The paradox(es) of Condorcet’s jury theorem when applied to democracy

18 Mar

Majority preferences were seen by Rousseau (The Social Contract) as expression of general will. With Condorcet, the ‘general will’ has also been imbued with the notion of ‘correctness’. As contradictory evidence is ample, it is time to remove to the false comfort of any epistemic benefit accruing from such aggregation.

Condorcet Jury Theorem, formalized by Duncan Black based on the elliptical essays of Marquis de Condorcet, runs roughly as follows –

If –

  1. Jury has to decide between two options using simple majority
  2. If each juror’s probability of being correct is greater than half (~ competence)
  3. Each juror has an equal probability of being correct (~ homogeneity)
  4. Each juror votes independently (~ independence)

Then –

  1. Any jury of odd juror is more likely to arrive at the correct answer than any single juror
  2. As n increases, probability of arriving at the correct answer approaches 1

(The above summarization of the key points is paraphrased from ‘Aggregation of Correlated Votes and CJT’ by Serguei Kaniovski)

There have been multiple attempts at ‘generalizing’ Condorcet – mostly by showing that violations to one or more of the assumptions doesn’t automatically doom the possibility of achieving an ‘epistemically’ superior outcome. One of the generalizations, offered by Christian List and Bob Goodin, is that the result still holds if people are posed with k options, and they have higher than 1/k chance of being correct.

Suppose there are k options and that each voter/juror has independent probabilities p1, p2, …, pk of voting for options 1, 2, …, k, respectively, where the probability, pi, of voting for the “correct” outcome, i, exceeds each of the probabilities, pj, of voting for any of the “wrong” outcomes, j ≠ i. Then the “correct” option is more likely than any other option to be the plurality winner. As the number of voters/jurors tends to infinity, the probability of the “correct” option being the plurality winner converges to 1.

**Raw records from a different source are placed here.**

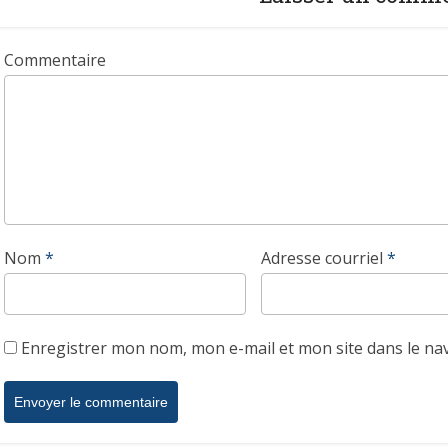
Commentaire
Nom
*
Adresse courriel
*
Enregistrer mon nom, mon e-mail et mon site dans le n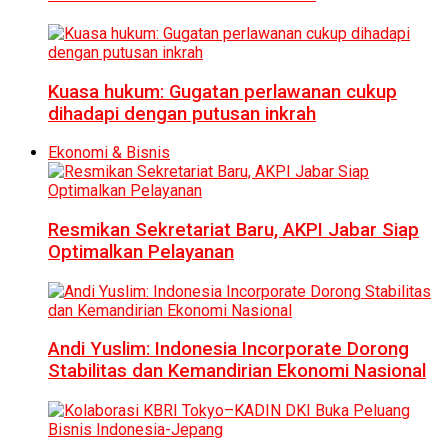
Kuasa hukum: Gugatan perlawanan cukup
dihadapi dengan putusan inkrah
Ekonomi & Bisnis
Resmikan Sekretariat Baru, AKPI Jabar Siap
Optimalkan Pelayanan
Andi Yuslim: Indonesia Incorporate Dorong
Stabilitas dan Kemandirian Ekonomi Nasional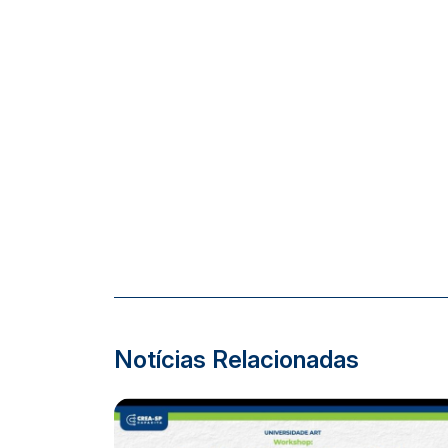
Notícias Relacionadas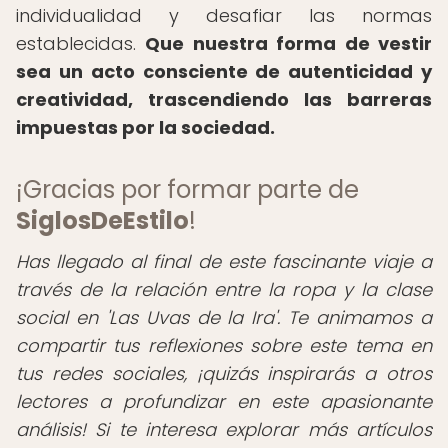
individualidad y desafiar las normas
establecidas.
Que nuestra forma de vestir
sea un acto consciente de autenticidad y
creatividad, trascendiendo las barreras
impuestas por la sociedad.
¡Gracias por formar parte de
SiglosDeEstilo
!
Has llegado al final de este fascinante viaje a
través de la relación entre la ropa y la clase
social en 'Las Uvas de la Ira'. Te animamos a
compartir tus reflexiones sobre este tema en
tus redes sociales, ¡quizás inspirarás a otros
lectores a profundizar en este apasionante
análisis! Si te interesa explorar más artículos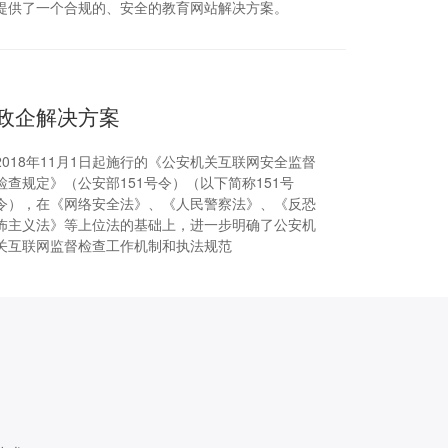
提供了一个合规的、安全的教育网站解决方案。
政企解决方案
2018年11月1日起施行的《公安机关互联网安全监督
检查规定》（公安部151号令）（以下简称151号
令），在《网络安全法》、《人民警察法》、《反恐
怖主义法》等上位法的基础上，进一步明确了公安机
关互联网监督检查工作机制和执法规范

Other ‘generalizations’ outline modified versions of the theorem if independence doesn’t hold, or when competence is unevenly distributed, etc.

One way to summarize the theorems is that math works to the extent the assumptions hold. Assumptions are at best poorly realized, and at worst inapplicable when we transpose CJT to democracy.

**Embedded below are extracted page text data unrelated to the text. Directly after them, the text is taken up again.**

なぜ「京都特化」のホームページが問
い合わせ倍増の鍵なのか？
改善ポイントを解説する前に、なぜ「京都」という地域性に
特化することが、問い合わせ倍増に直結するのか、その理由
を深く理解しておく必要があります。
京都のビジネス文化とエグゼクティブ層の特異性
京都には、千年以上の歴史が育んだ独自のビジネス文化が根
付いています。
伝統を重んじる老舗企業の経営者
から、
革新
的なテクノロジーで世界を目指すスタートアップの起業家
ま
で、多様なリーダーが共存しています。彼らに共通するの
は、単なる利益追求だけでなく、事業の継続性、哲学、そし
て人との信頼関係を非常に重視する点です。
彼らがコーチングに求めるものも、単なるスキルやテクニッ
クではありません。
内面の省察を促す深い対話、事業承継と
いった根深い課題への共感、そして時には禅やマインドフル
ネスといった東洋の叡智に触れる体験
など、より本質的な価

Problems of Applying Condorcet’s Jury theorem to Electoral Democracy

Introduction

To apply CJT to democracy – we must assume citizenry to be a jury, and the decision task in front of it as choosing the “right” party or candidate.

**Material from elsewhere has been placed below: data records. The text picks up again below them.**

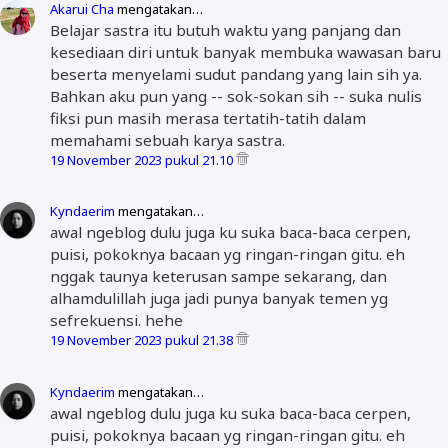
Akarui Cha
mengatakan…
Belajar sastra itu butuh waktu yang panjang dan
kesediaan diri untuk banyak membuka wawasan baru
beserta menyelami sudut pandang yang lain sih ya.
Bahkan aku pun yang -- sok-sokan sih -- suka nulis
fiksi pun masih merasa tertatih-tatih dalam
memahami sebuah karya sastra.
19 November 2023 pukul 21.10
Kyndaerim
mengatakan…
awal ngeblog dulu juga ku suka baca-baca cerpen,
puisi, pokoknya bacaan yg ringan-ringan gitu. eh
nggak taunya keterusan sampe sekarang, dan
alhamdulillah juga jadi punya banyak temen yg
sefrekuensi. hehe
19 November 2023 pukul 21.38
Kyndaerim
mengatakan…
awal ngeblog dulu juga ku suka baca-baca cerpen,
puisi, pokoknya bacaan yg ringan-ringan gitu. eh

The word ‘jury’ is saddled with association with courts in the current American context, and it is important to disambiguate how the citizenry differs from the ‘jury’ of citizens summoned by court for disambiguation will allow us to cover central issues that affect the epistemic utility of any “aggregations” of human beings. In the court system, a jury is (randomly ~ within certain guidelines) selected from the community, generally subject to a battery of ‘voir dire’ questions so as to assess their independence, lack of conflict of interest, biases etc., sworn to render a “rational”, and “impartial” verdict, instructed in applicable law (including evidentiary law), asked not to learn about case from any other source other than what is presented within the court (which itself is subjected to reasonably stringent evidentiary guidelines), guarded from undue influence (for example – bribes by interested parties), made to at least sit through presentation of extensive presentations from ‘both sides’, and their rebuttals, and generally asked to deliberate the evidence (among what is generally a ‘diverse’ pool) before reaching a verdict etc. On the other hand, citizenry that comes to vote is a self-selected sample (roughly half of the total body), highly and admissibly ‘non-independent’ in how they look at the evidence, generally sworn to ‘parties’, unconstrained by law on what evidence to look at, and how to look at it, generally extensively manipulated by interested ‘parties’, rarely informed about the ‘basis’, rarely arriving at decision after learning about arguments by ‘both sides’, and rarely ever deliberating etc.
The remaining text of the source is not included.